New Year’s Eve Permission Slip

Story time.

TL;DR: Do what will make you happy on New Year’s Eve, and don’t feel beholden to mythical expectations.

Ten years ago, I was so desperate for an exciting New Year’s Eve, that I called up a crush of mine who lived four hours away and somehow casually asked what his holiday plans were. He said he’d been thinking of heading to Kansas City to visit a friend, and suggested I meet them there.

And because I was so desperate, I agreed, and headed three hours south.

I looked here on my blog to see if I wrote about it, and I did, briefly, and all I said was “I had a nice time.”

I didn’t.

I mean, it wasn’t terrible, but it was full of terribly awkward moments. I’ll just share one here: we ended up at a church dance for about 45 minutes, and while my crush and I danced, he said, “I HAVE to get married this year, because looking around this dance, this is bleak. This cannot be my future.”

I am certain that in my head I screamed, “HI! JULIE HERE. MAYBE DATE ME?” I am equally certain that out loud I said, “Ha, yeah, for real…”

You’ll be happy to know, dear reader, that said crush did get married, and therefore has avoided the bleak existence of having to, you know, make friends with people or figure out how to manage a holiday rife with unrealistic expectations every year.

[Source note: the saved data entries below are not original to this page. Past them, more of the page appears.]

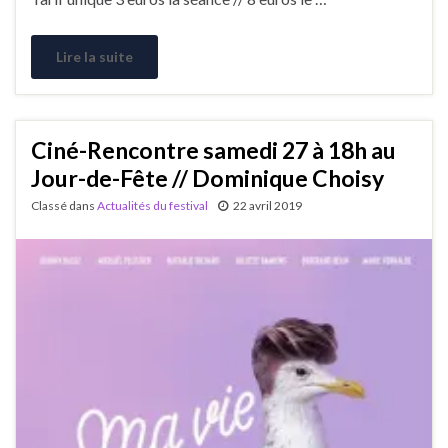
Lire la suite
Ciné-Rencontre samedi 27 à 18h au
Jour-de-Fête // Dominique Choisy
Classé dans
Actualités du festival
22 avril 2019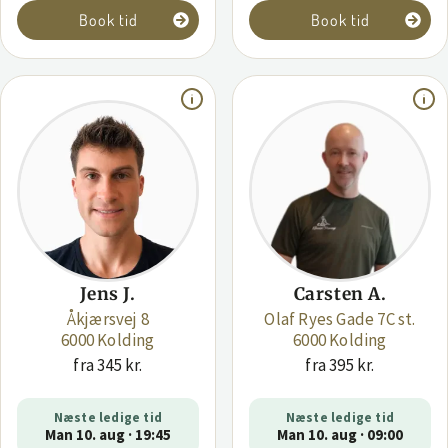
Book tid
Book tid
Jens J.
Carsten A.
Åkjærsvej 8
Olaf Ryes Gade 7C st.
6000 Kolding
6000 Kolding
fra 345 kr.
fra 395 kr.
Næste ledige tid
Næste ledige tid
Man 10. aug · 19:45
Man 10. aug · 09:00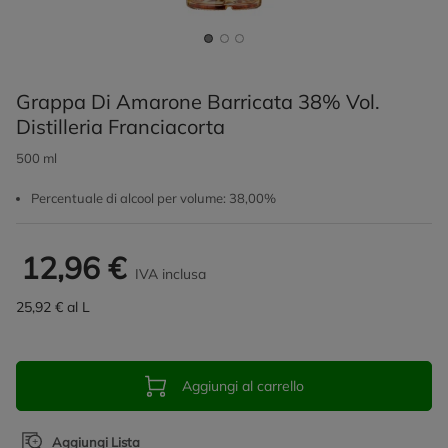
Grappa Di Amarone Barricata 38% Vol.
Distilleria Franciacorta
500 ml
Percentuale di alcool per volume: 38,00%
12,96 €
IVA inclusa
25,92 € al L
Aggiungi al carrello
Aggiungi Lista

I don’t let myself think about that New Year’s Eve too often, because I just feel shame. Shame that I thought spending time with a crush and two strangers was a better alternative than anything I could’ve cobbled together in my own city. Shame that I thought I could will a crush into seeing me as an actual dating prospect. Shame that I bought into the idea that having an exciting New Year’s Eve was some yearly rite of passage that signaled to the world “I am an adult and I do adult things.”

And so, like with Christmas, I have since created my own New Year’s Eve tradition. I make a giant skilletful of Chicken Korma, watch movies, and I work.

This is your permission slip, should you need it, that New Year’s Eve can be whatever you want it to be. If you want to be with real friends, be with real friends. If you want to get caught up in revelry, go out and revel.. If you are over expectations, though on the PJs and tap out before the ball drops.

What you do *not* have permission to do is feel obligated to celebrate. You do not have permission to think you aren’t a magical human being just because you might not have people to hang out with that night.

And you definitely do not have permission to wedge yourself into New Year’s Eve activities with people you don’t know you or don’t know how magical you are.